* WHAT TO DO
Would you restate every entry that follows, word for word, and leave out the pictures?

* SUPPLIED MATERIAL
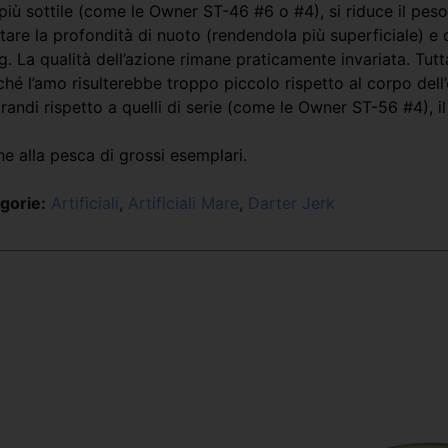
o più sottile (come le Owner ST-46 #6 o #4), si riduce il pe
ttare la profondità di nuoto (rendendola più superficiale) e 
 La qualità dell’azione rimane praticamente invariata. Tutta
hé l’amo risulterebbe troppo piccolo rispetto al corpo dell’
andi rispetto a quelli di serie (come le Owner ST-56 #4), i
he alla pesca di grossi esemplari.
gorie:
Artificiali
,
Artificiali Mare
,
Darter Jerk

* WRITTEN SOLUTION
o più sottile (come le Owner ST-46 #6 o #4), si riduce il pe
ttare la profondità di nuoto (rendendola più superficiale) e 
 La qualità dell’azione rimane praticamente invariata. Tutta
hé l’amo risulterebbe troppo piccolo rispetto al corpo dell’
andi rispetto a quelli di serie (come le Owner ST-56 #4), i
he alla pesca di grossi esemplari.
gorie:
Artificiali
,
Artificiali Mare
,
Darter Jerk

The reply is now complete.